Jan, 2015

Scientists are Manipulating Memories


Breaking edge science can now create false memories, erase memories, and recover lost memories.   Fascinating – and scary – scientific discoveries about memories abound lately.  Fairly recent research from MIT discovered that memories are not stored in synaptic tissue as previously believed.  Now, UCLA has added to that interesting foundation by successfully inhibiting memory formation and recovering lost memories in mice by manipulating synaptic tissues.  Lost memories can be regained in mice by creating new synaptic tissue – even if that tissue does not grow in the same place where it was before.  That is great news for Alzheimer’s patients as it suggests that treatments may be available to both slow down and reverse memory problems in the early stages of Alzheimer’s disease.  Later stages may not be so easy since the research also suggests that memories are actually stored in our neurons … which are damaged or destroyed in later stages of Alzheimers.  Regardless, the findings make great sci-fi fodder.  Can’t see it?  Read on.

MIT researchers have discovered how to create false memories in mice.  By flashing lights into an area of the brain that stored memories of electric shocks, researchers were able to make mice afraid of environments they had never been in before.  That wasn’t enough information for some of us … maybe the mouse was simply shy?  Stressed by being involved in research?    So, they went back to square one and reinforced their findings: “They placed the mice in an environment they enjoyed. After that, they relocated them to another chamber where they received foot shocks, while their memory of the first chamber was stimulated with light. When returned to the first chamber, the mice froze, because their brain created a false memory and associated the electric shocks with the environment they had initially enjoyed.”  Cool or creepy?  Both?

This information is particularly interesting in context of a Great Course I’ve been taking called “Our Deceptive Minds.”  Psychological research has long suggested that each time we review our memories, our brains update, reinforce, and (tellingly) modify our original memory.  Worse, our confidence in our memories doesn’t degrade at the same rate as our original memory so we feel confident about our memories despite the fact that they may have become unreliable.  Just consider the implications of our fallible memories if they are constantly being modified each time we review them.  Incidentally, the Sagol Department of Neurobiology at the University of Haifa has made some discoveries that may allow us to take a pill that will enhance our ability to remember things in the future.
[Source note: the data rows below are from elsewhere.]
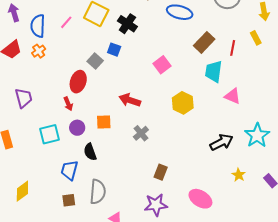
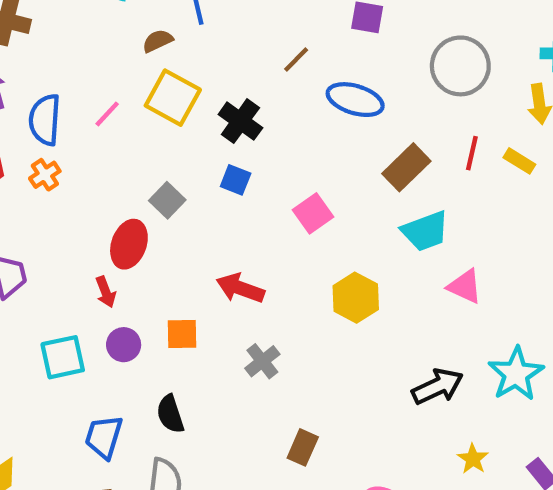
yellow rectangle: (256, 38) -> (519, 161), turned -32
red line: (233, 48) -> (472, 153), moved
blue square: (114, 50) -> (236, 180), moved
cyan trapezoid: (214, 71) -> (425, 231), turned -120
black semicircle: (90, 152) -> (170, 414), moved

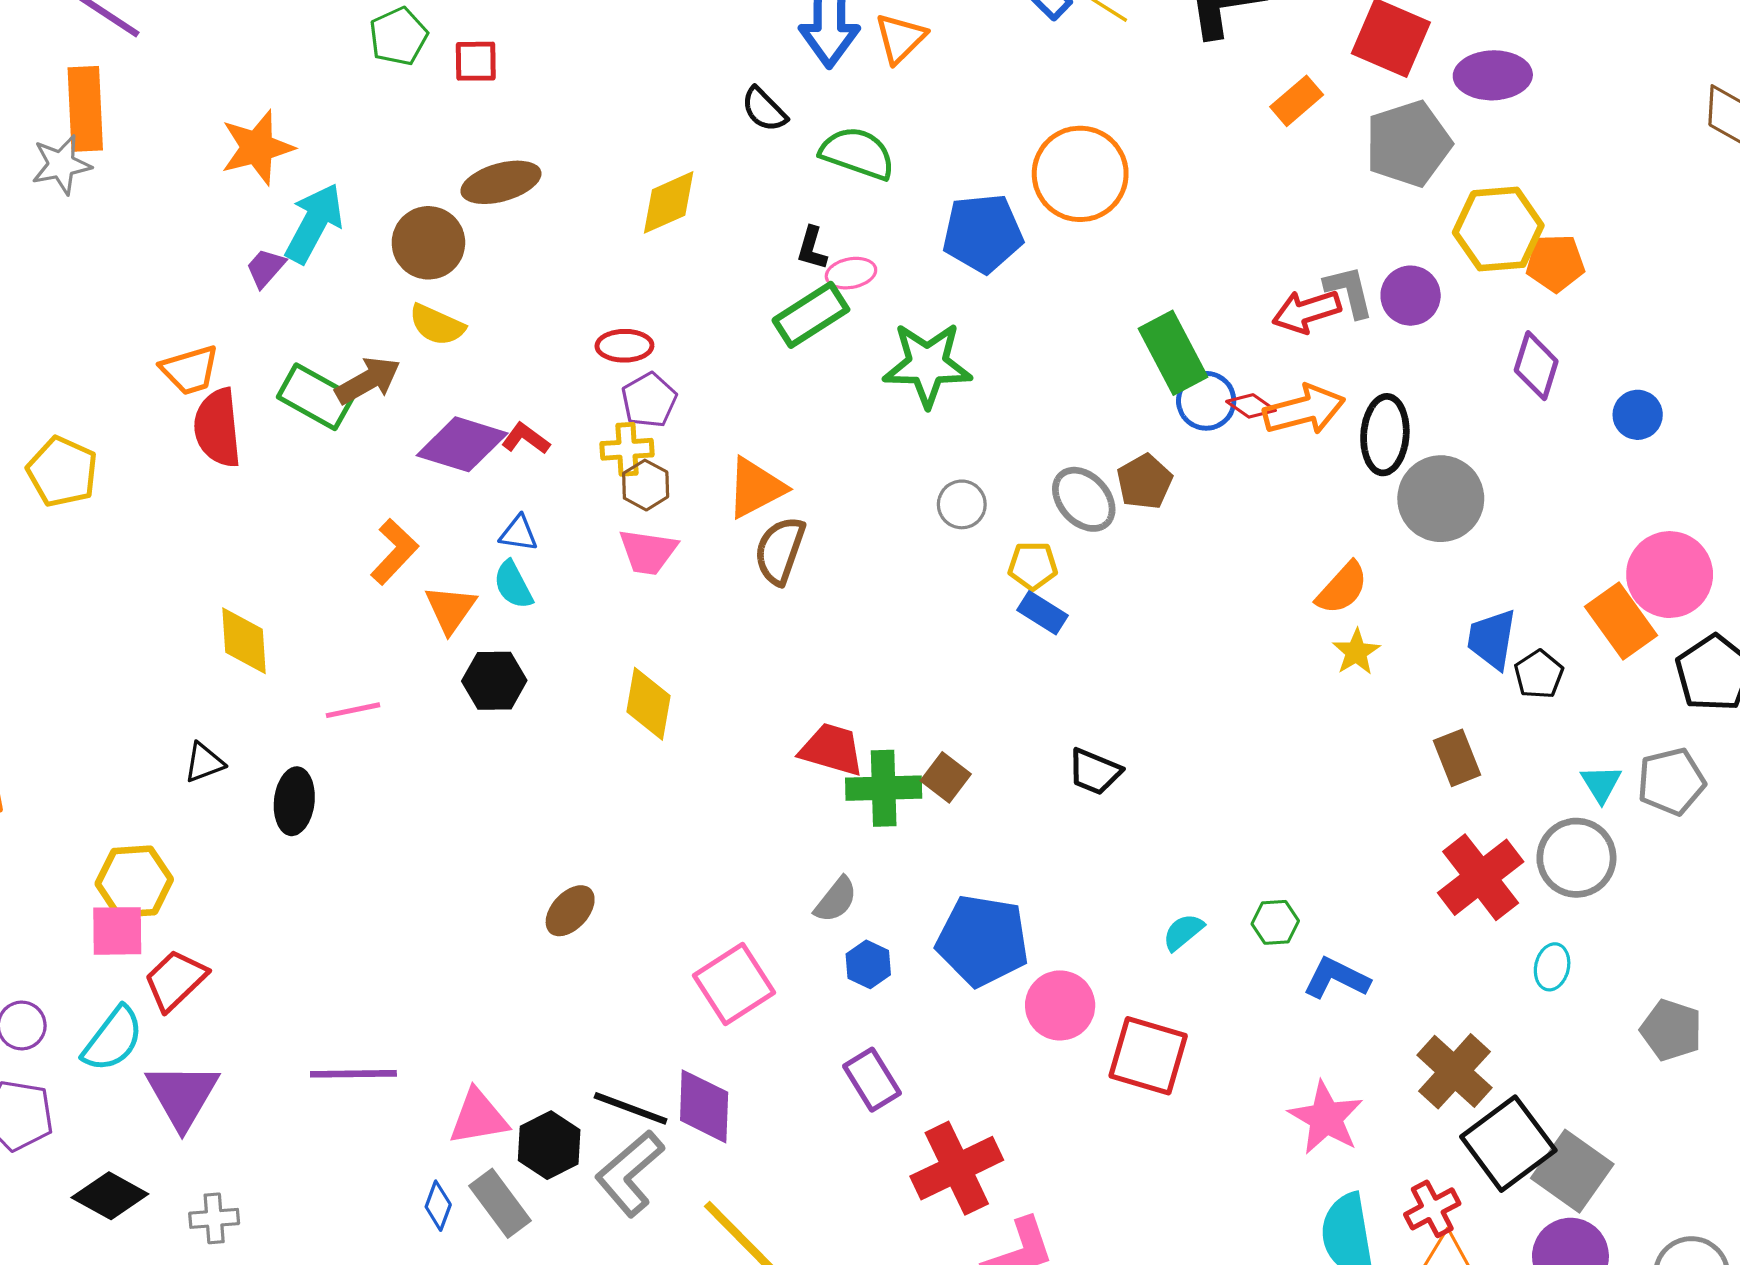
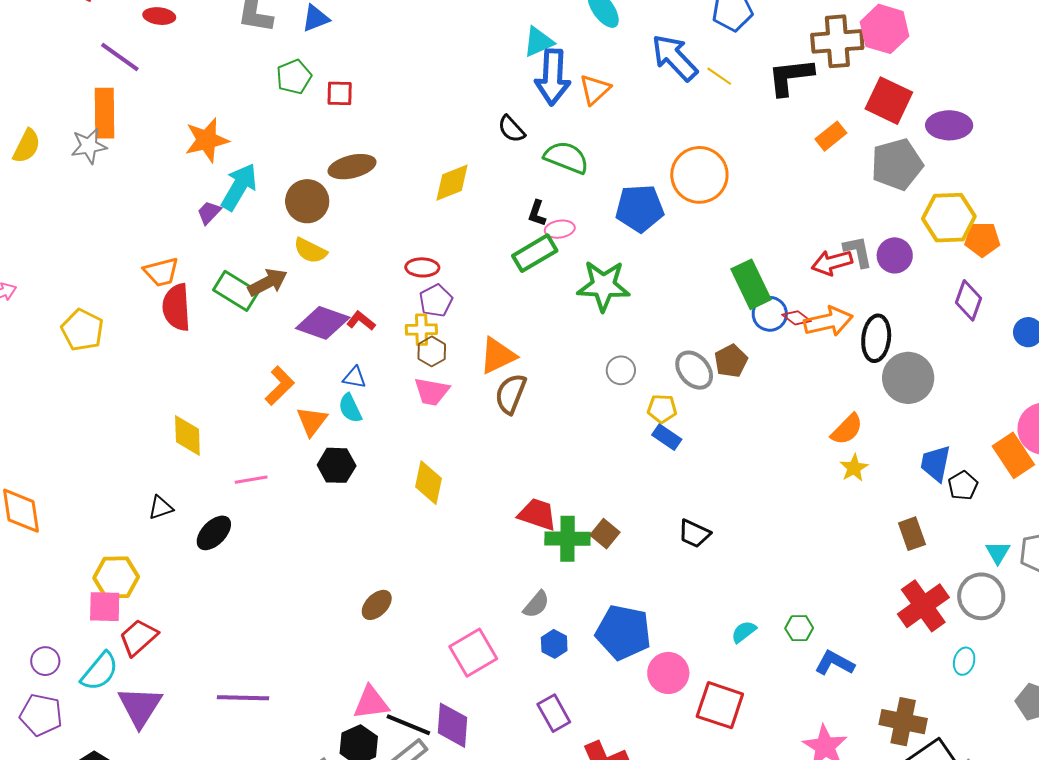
black ellipse: (294, 801) -> (214, 533), turned 36
brown cross: (1454, 1071) -> (903, 722), turned -33
pink triangle: (478, 1117) -> (371, 703), moved

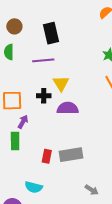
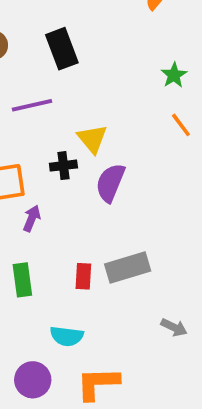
purple line: (43, 60) -> (32, 105), moved
purple semicircle: (68, 108) -> (110, 183), turned -60
green rectangle: (15, 141) -> (22, 280), moved

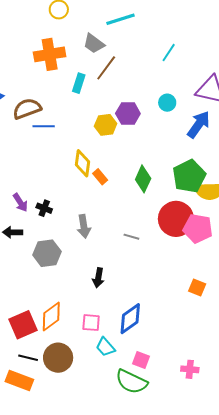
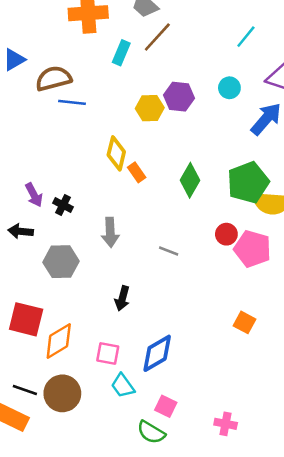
cyan line: (169, 53) -> (246, 37), moved
red circle: (176, 219) -> (226, 234), size x0.5
red square: (23, 325) -> (26, 319), moved, turned 32
green semicircle: (131, 382) -> (151, 432), size x0.7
In sum, consider all of these findings in context:

I recently blogged about our ability to prove guilt in courtrooms using brain waves.  Consider this: technology can determine whether or not you have a strong memory associated with a picture of a crime scene.  People who have not been at the crime scene may have a strong emotion attached to viewing the photo but they will not have a strong memory associated with that scene.  So, in a “line up,” we can determine who was at any given crime scene.  In the future, it is not unforeseeable to imagine a criminal who is aware of this challenge.  He can copy his own memory of the crime scene (scientists have done this as well), modify that memory to be personal to whomever that memory is then given to, and then erase his own memory of the crime scene.  Then, in a line up of suspects, the real criminal appears to be innocent while an innocent party appears to be guilty.  In a transhumanist future, police push the issue farther and make the real criminal recover all of his lost memories (because they probably won’t find his memory in precisely the same place of the brain as the innocent party).  Technology would then be able to identify the real criminal’s presence at the crime scene.  Does that help?  Probably not – because he is now going to claim that the memory was traumatic to him as an innocent bystander and he naturally went to someone to remove it so that he wouldn’t retain that trauma.  Why didn’t he report the crime?  Fear.  Threats from the innocent party.  The alibi sounds reasonable when compared to the innocent party whose memory seems just as legitimate as the real criminal and who may not be able to discern the memory as a false, implanted memory.  If gollum can forget his own name (just like any other Alzheimer’s patient), and later recall it simply by hearing someone else saying his name, how is anyone going to be able to detect a false, implanted memory from a real one?  I don’t know about you but I’ve forgotten things and remembered them before – why would a false memory feel any different?  How could we discern the difference?  I’ve explored these questions in a short story but it doesn’t appear likely that we’ll have real answers anytime soon – mice, after all, don’t tend to communicate any of their suspicions with great clarity.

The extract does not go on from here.